I do not really care much for cars. I'm sure other people enjoy waxing them in earnest, rubbing down their doors and wheelwells as though they were sides and legs of celebrated race horses, or watering them with a hose as though they were a plant at sunset. Who knows, maybe that Opal or goose-throated Vauxhall will grow. But cars do seem, by even the briefest of societal observations, the ideal contraption for distressed and impatient humans. To prove this, one only need see a hairy-fisted truck driver who looks like he (or possibly she) hasn't had a bowel movement this century, yelling at the unturning clunker impeding their progress. Or witness a harried mother carting her sugar-frenzied kiddikins to so and so's birthday bash in a reckless rush, spewing the ghost of fossil fuels all over the quivering daffodils in the traffic island she jolts over. It seems few are the drivers with ungnashing jaws and many are the cursing looks one receives from them, whether they are in a car or not...looks that warn: Dear humble pedestrian, take note, you are merely the inconvenient thud in my undercarriage should the maniacal driver be stricken by the slight whim to make it so.
The Spanish had a wise saying: No man is sane on horseback. The same is remarkably true for the post-Ford world and dis-horsed era of transport.

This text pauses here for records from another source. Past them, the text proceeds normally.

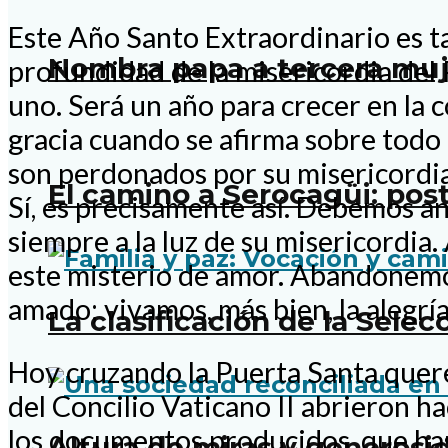
Este Año Santo Extraordinario es ta
Nombra papa a tercera muje
profundidad de la misericordia del
uno. Será un año para crecer en la c
gracia cuando se afirma sobre todo 
son perdonados por su misericordia
El camino a Serocagüi: pos
Sí, es precisamente así. Debemos ant
siempre a la luz de su misericordia.
este misterio de amor. Abandonemo
amado; vivamos, más bien, la alegrí
La clasificación de la Sele
Hoy cruzando la Puerta Santa quere
del Concilio Vaticano II abrieron h
los documentos producidos, que hast
Altura de miras y generosi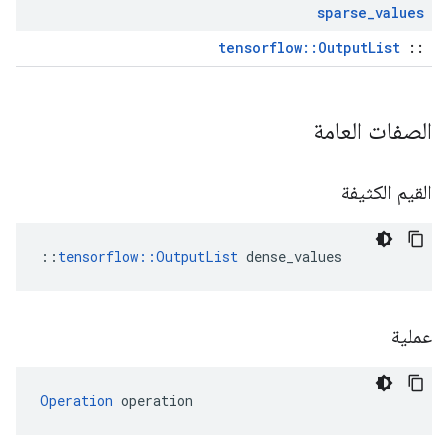
sparse
_
values
tensorflow::OutputList
::
الصفات العامة
القيم الكثيفة
::
tensorflow::OutputList
 dense_values
عملية
Operation
 operation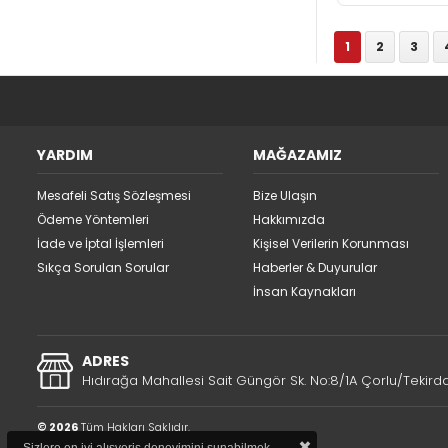
1
2
3
YARDIM
MAĞAZAMIZ
Mesafeli Satış Sözleşmesi
Bize Ulaşın
Ödeme Yöntemleri
Hakkımızda
İade ve İptal İşlemleri
Kişisel Verilerin Korunması
Sıkça Sorulan Sorular
Haberler & Duyurular
İnsan Kaynakları
ADRES
Hıdırağa Mahallesi Sait Güngör Sk. No:8/1A Çorlu/Tekird
© 2026
Tüm Hakları Saklıdır.
×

No driver is sane in a car.
I realise that my impressions will not curry favour with the in-crowd of the super-popular car show Top Gear, hosted by the holy trinity; the one with the face of a grumpy bulldog topped by a balding afro, the second, the doe-eyed whippet with the barnet of a psychotic woodpecker, and the third, whom I can only describe as the marshmallow-faced Sir Plonk-drop. I'm sure you can find a photo of them somewhere on the internet and then you can assess whether I am inaccurate with my description.

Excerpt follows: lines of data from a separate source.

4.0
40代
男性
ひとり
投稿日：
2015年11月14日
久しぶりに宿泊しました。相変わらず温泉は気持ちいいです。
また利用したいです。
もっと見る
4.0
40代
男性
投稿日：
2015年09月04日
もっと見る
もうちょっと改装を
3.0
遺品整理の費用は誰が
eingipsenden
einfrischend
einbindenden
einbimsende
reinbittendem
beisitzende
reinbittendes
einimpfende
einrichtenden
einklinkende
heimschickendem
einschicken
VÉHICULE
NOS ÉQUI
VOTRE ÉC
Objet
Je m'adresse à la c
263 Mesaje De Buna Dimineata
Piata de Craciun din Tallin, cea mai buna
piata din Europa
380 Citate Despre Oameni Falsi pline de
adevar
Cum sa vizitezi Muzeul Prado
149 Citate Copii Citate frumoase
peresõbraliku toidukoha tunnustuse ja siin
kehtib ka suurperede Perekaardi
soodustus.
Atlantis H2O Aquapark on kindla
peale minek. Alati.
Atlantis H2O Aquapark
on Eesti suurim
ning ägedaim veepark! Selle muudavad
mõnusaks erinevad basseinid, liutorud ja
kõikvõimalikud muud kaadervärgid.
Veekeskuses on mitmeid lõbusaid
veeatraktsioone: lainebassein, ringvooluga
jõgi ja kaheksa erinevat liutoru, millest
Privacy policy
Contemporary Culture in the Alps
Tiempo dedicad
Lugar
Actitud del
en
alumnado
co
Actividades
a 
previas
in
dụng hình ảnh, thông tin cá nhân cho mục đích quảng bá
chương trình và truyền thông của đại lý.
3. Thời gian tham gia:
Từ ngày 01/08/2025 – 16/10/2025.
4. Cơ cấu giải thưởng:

I also do not wish to get around town riding a rickety wagon pulled by a team of a thousand obedient squirrels. Although I do enjoy the image I can't imagine what the insurance would be as squirrels can occasionally turn fiesty and unpredictable. Honestly though, I just don't fathom the hype and four-wheeled temple worship for vehicles that are absolutely equal in ubiquitous traffic jams and shape-wise only look like bars of soap in various degress of erosion. And these are the model beasts that slide one's guts continually around a county or state whilst one is encased in the car smells and sounds. Is this not a particular version of sensorial hell? This new car smell...how wonderfully synthetic! And to think, you can buy it in a can!
This could be a wayward paean to public transportation – that method of travel by which one may fold their arms and gaze dreamily at the city that one floats through on the bus or train that dissects it – but rather, on the whole, I fear people have forgotten that they have legs and what legs can do for them. Legs: we all can run from housefires with them. They also can bring us to unknown flowers and what a new unfolding world of thoughts can we encounter when they are most in use.

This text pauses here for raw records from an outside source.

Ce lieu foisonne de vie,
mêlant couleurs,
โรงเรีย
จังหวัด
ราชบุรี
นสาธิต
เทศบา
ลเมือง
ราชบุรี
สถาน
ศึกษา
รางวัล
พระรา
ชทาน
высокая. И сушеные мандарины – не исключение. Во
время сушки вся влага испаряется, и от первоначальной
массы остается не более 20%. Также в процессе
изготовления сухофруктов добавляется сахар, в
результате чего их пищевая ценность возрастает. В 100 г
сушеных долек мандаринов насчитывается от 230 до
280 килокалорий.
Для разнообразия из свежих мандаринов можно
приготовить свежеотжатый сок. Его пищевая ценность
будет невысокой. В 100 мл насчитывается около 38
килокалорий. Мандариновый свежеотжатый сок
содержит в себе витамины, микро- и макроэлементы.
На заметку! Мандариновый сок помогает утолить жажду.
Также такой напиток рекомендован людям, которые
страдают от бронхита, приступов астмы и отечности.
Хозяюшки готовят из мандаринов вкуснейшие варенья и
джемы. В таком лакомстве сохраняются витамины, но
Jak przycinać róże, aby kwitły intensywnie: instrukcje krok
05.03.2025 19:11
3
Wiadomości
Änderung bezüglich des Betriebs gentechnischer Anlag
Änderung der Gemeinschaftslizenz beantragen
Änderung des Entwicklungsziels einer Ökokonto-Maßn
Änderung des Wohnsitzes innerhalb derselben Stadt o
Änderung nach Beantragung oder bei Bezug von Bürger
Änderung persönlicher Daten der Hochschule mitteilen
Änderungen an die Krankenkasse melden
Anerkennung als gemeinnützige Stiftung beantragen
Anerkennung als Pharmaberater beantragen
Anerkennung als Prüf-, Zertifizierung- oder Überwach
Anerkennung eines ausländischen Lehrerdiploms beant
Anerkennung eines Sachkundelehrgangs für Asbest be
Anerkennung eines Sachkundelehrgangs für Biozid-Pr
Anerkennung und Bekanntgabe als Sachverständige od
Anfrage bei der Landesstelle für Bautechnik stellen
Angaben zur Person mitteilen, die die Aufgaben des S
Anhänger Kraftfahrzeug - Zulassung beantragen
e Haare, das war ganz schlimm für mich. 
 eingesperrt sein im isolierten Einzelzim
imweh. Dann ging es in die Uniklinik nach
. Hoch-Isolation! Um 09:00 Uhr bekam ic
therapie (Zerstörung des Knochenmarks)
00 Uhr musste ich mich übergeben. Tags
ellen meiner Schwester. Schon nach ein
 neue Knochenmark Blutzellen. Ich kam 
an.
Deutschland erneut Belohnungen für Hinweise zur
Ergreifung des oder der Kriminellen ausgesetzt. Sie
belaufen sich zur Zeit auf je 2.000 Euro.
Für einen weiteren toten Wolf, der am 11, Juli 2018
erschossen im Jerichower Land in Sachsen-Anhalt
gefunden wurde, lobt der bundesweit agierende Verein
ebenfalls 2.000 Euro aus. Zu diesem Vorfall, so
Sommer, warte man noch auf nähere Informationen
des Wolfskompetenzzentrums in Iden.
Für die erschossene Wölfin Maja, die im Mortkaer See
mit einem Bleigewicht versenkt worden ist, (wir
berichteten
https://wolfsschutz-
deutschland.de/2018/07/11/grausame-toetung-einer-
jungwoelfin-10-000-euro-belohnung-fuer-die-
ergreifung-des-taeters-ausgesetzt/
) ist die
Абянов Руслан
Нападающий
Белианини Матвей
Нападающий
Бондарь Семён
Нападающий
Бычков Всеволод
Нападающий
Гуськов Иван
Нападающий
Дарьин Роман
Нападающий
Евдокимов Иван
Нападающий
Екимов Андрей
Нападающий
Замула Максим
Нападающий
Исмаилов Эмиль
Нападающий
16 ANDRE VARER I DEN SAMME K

To know the land one must walk the land.
Walking purifies the senses.
Without money in one's pocket and without a need to be anywhere, a walk becomes a pure celebration of being.
I discovered these ideas whilst walking...and I don't refer to merely walking across a car park on the way to buy something vitally important like a coconut or a pair of socks. I mean walking far for the sake of walking, for the sake of non-thinking; that state in which ideas and notions often are born in and briefly reside before leaving the mental canvas clear as air. It is then possible for one, in a new or differently perspicacious way, to see and know the momentary world that surrounds – the smells, the way the light hits a certain flying bird, the feel of the air on your hands, the sounds of a tree or a student practising a guitar in some passed unknown room. It is just possible for that student to be the genius that one day has a song blaring from a car radio that speeds past. But perhaps you heard something more magical first.